The 14-song collection includes a song called "No Waves" that sounds a lot like Wavves (as does the descriptive "Wake Bake Skate"). There's also a song called "Max Can't Surf" about their "ginger" drummer's lack of balance, and plenty of West Coast party anthems. But you're probably right to assume that, while punning on "no wave," the "waves" in that title is also a nod to Nathan Williams' similarly snotty project. Like Odd Future, these guys established their band identity via the internet, and they're savvy about their references.
Toward the end of December, FIDLAR covered the Descendents' "Suburban Home" for Filter's Milo Turns 50: Songs of the Descendents compilation. That classic California punk quartet are obvious influences on the scatological, silly subject matter of FIDLAR; where the Descendents fixated on farts, girls, coffee, and not growing up, though, FIDLAR populate their songs with cheap beer, cheap cocaine, cheap weed, and "shitty pills." And their sound is closer to former tourmates Black Lips and, at times, their early heroes Blink-182 (see the vocal lines of "Five to Nine" and "No Waves" or their cover of "Dammit") than it is 1980s SST. But the spirit is there: While you'd never mistake FIDLAR's playful approach for that of, say, the intense snarl of Black Flag, they'd do a great job with "TV Party".
Despite their youth, you get the sense that these guys have been playing music for a long time. (It's worth noting guitarist Elvis and his brother, drummer Max, are the sons of T.S.O.L. keyboardist Greg Kuehn.) They've operated as FIDLAR since 2009, and released a couple of EPs prior to this collection. That time was spent honing a brand of hopped up, surfy garage punk that comes with more variety than you might expect. They veer from sounds that evoke the Ramones ("LDA", the opening to "Cheap Beer", and the general "Rock 'n' Roll High School" vibe) to poppier take on the Germs minus the danger and the Misfits minus the goth. They also weave in western acoustic elements in a move reminiscent of the Gun Club ("Gimme Something", "Cheap Cocaine," "Whore").

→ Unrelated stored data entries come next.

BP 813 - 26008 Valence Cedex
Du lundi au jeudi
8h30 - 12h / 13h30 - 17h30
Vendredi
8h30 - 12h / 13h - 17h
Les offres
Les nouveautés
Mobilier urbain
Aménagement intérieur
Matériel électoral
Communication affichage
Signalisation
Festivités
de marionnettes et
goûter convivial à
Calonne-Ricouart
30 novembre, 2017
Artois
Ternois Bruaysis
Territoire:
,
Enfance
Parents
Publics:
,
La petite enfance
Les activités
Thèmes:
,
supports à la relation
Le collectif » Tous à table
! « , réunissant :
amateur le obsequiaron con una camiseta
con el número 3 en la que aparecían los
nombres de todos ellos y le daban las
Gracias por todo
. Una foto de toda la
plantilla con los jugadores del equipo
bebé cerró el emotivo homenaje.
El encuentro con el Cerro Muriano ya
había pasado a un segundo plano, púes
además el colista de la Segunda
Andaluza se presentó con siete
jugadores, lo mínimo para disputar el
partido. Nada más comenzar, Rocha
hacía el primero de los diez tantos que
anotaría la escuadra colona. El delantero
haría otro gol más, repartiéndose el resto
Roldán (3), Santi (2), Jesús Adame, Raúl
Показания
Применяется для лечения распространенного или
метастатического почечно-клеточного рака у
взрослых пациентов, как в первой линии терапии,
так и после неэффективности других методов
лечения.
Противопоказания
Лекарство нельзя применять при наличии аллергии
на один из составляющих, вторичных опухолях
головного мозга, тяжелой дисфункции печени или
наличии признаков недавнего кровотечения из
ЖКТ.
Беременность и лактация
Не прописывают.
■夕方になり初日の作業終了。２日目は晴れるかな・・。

But, again, the way FIDLAR seem to function as their own clique is most reminiscent of the Descendents and their life-philosophy espousing "All-O-Gistics". Though beneath the sunny hooks, FIDLAR suggests a darker, more nihilstic worldview. In "Stoked and Broke" they shout: "I just wanna get really high/ Smoke weed until I die.../ There's nothing wrong with living like this/ All my friends are pieces of shit." And as they like to remind you in interviews and at their live shows, FIDLAR is an acronym for "fuck it, dog, life's a risk." That said, across these 39 minutes, they also make life sound like a lot of fun.